• MATERIAL SHOWN
==========

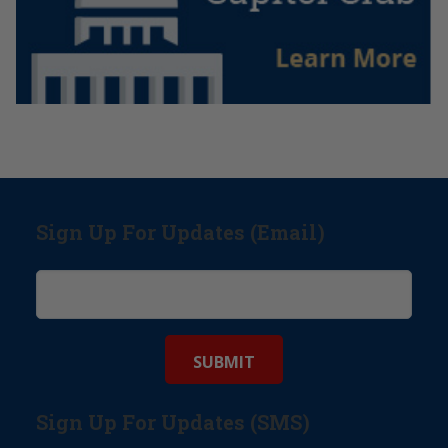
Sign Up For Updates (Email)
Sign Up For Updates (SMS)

==========

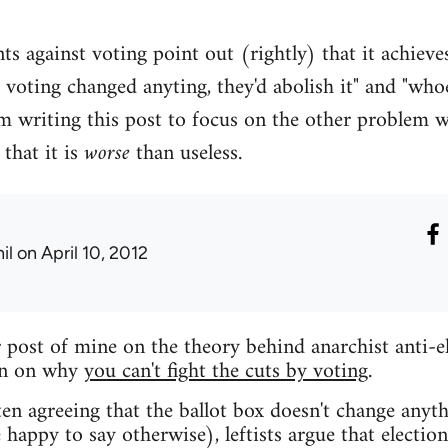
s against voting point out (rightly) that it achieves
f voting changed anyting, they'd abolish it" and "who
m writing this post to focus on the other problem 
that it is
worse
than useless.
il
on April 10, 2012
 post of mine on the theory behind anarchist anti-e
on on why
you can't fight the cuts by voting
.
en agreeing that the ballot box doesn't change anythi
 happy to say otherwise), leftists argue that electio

==========

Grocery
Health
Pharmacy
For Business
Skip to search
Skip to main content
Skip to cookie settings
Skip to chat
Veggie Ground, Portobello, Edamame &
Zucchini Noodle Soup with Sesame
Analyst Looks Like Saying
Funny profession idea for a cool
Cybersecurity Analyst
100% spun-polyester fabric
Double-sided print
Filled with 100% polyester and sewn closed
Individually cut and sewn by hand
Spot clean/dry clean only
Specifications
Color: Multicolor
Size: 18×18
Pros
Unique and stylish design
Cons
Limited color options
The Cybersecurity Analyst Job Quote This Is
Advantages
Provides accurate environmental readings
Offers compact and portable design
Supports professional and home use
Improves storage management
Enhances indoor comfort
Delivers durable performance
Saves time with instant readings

==========

• DIRECTIONS
Taking the records above, retype every line from the one with "Sign Up For Updates (Email)" down to the one with "Sign Up For Updates (SMS)", exactly and with nothing else.

• SOLUTION TO THE EXERCISE
Sign Up For Updates (Email)
Sign Up For Updates (SMS)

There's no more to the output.